Otras personas, por el contrario, no esperan nada de todo cuanto hubo; la tumba les engulle, les devora, se convierte en su sarcófago (σαρκοφάγος, genitivo de σάρξ, sarx, carne), de φάγειν (phagein, comer), y del sufijo o, (agente, quien lleva a cabo la acción). Pese a su policromía, el sarcófago no pasa de ser un sepulcro blanqueado. Tanta es la voracidad del sarcófago antropófago, comedor de carne, que para evitar esa ingesta algunas culturas embalsaman el cadáver, y de esta forma el difunto deviene mientras tanto un intermedio entre la vida en la tierra y la vida en el probable más allá. Es un resurrexo en lista de espera.

Determinadas civilizaciones dejan que la voracidad de los córvidos se lleve entre sus torvos picos los girones de carne del difunto y lo disfruten en soledad, sin que ningún otro animal ose disputárselo; es, pese a todo, una forma de morir haciendo el bien, algo similiar a dejar una herencia a quien ni siquiera conoces, ni va a darte las gracias.

Tampoco faltan los resignados a morir individualmente a cambio de gozar de una serie de reencarnaciones sucesivas e interminables (metempsícosis), o estabilizadas en formato genérico: muere Vladimir Illich Ulianov, alias Lenin, pero pervive en una vida más importante que la suya particular, es decir, en el glorioso materialismo dialéctico: la carne desaparece pero el alma del marxismo sigue tan incorrupta como el brazo de santa Teresa.

La muerte, tan dramática, no deja de ser lírica, aunque el viviente no haya gozado precisamente de una vida épica, sino mortecina o premuerta.

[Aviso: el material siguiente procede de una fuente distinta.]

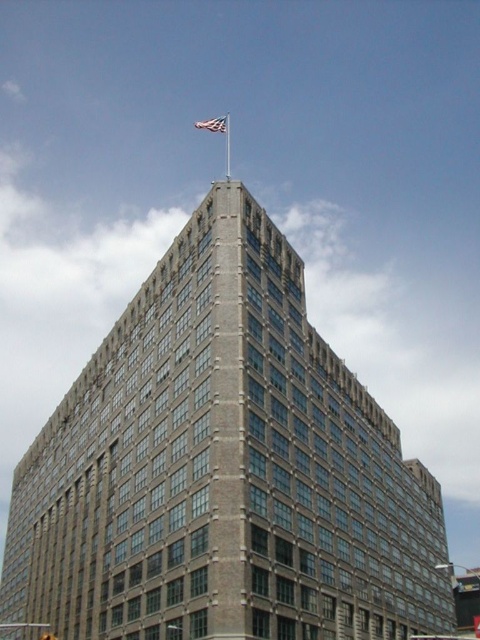 Find the location of `white fabric flag at top`. white fabric flag at top is located at coordinates (214, 124).

Consider the image. Between white fabric flag at top and silver metallic flag pole at upper center, which one is positioned higher?

Positioned higher is white fabric flag at top.

Does point (211, 129) come farther from viewer compared to point (228, 141)?

Yes, point (211, 129) is behind point (228, 141).

Find the location of a particular element. The width and height of the screenshot is (480, 640). white fabric flag at top is located at coordinates (214, 124).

Incluso quienes reducen la muerte al doloroso morir (como dijera Martín Descalzo la diferencia está en que morir se acaba) quedan impregnados por el olor inevitable a cadaverina en formol.

Sea como fuere, si algún adulto no se ha preguntado a estas alturas por el non omnis moriar (“no moriré del todo”, que dijera el sin par Virgilio, creyendo habría de sobrevivir en su Eneida), es que no ha llegado todavía a la condición de adulto, o que ya está un poco muerto, o que la Eneida es lo único que hubiera deseado rescatar del olvido durante su vida, “volverán los oscuros ejercicios espirituales (puras golondrinas)”. La escatología da para mucho.

A tenor de mi carácter melancólico, personalmente, me encantan tanto los cementerios románticos, que a veces hasta me dan ganas de alquilar alguna lápida con un epitafio excelso, ya sin huellas ni rastro del anterior usufructuario, y después de un ratito salir de allí con los ejercicios espirituales bien hechos. No me explico cómo este procedimiento no se le ocurrió a alguno de los jesuitas expertos en tenebrosas calaveras. Si no lo hago es porque temo que alguien se siente un rato demasiado largo sobre el cajón, y luego a ver cómo salgo de la ratonera.

En cualquier caso, si hubiera una subasta de epitafios labrados sobre cenotafios (cajones ya vacios), yo pujaría hasta el límite de mi peculio por este cuya autoría, como no podía ser menos, pertenece al ciego José Luis Borges, ese eterno Tiresias de la mitología griega:

Ya somos el olvido que seremos.
El polvo elemental que nos ignora
y que fue el rojo Adán y que es ahora
todos los hombres, y que no veremos.

Ya somos en la tumba las dos fechas
del principio y el término. La caja,
la obscena corrupción y la mortaja,
los triunfos de la muerte, y las endechas. 

Primero, porque, mientras vivimos, todos somos el olvido que seremos más tarde o más temprano, por muchas estelas funerarias conmemorativas de su existencia. Segundo, porque el polvo no es más que polvo, por mucha proposopeya declamatoria y bucolismo pastoril que le echemos. Tercero porque sé que algunos comentadores de mi obra están deseando cerrar el paréntesis de mi vida, que comenzó en 1944 (1944-20…), aunque sólo sea porque, cuanto antes desaparezca, menos libros míos tendrán que leer obligatoriamente para hacer sus tesis doctorales. Finalmente porque me gusta eso de los triunfos de la muerte, y las endechas; aunque siempre lleguen a título póstumo, más vale tarde que nunca.

Para mi gusto, a tan memorable epìtafio borgiano le falta, todavía sin embargo, añadiría yo (lo negociaré con los sepultureros) una apostilla que diga: “Estas cenizas esperan el amor resucitador de Jesucristo”. Eso bajo una cruz verdadera, tal como ha sido mi vida en algunos de sus tramos más cruciales. Y luego a la tierra, en-terrado el humus del homo, polvo sí, mas polvo enamorado.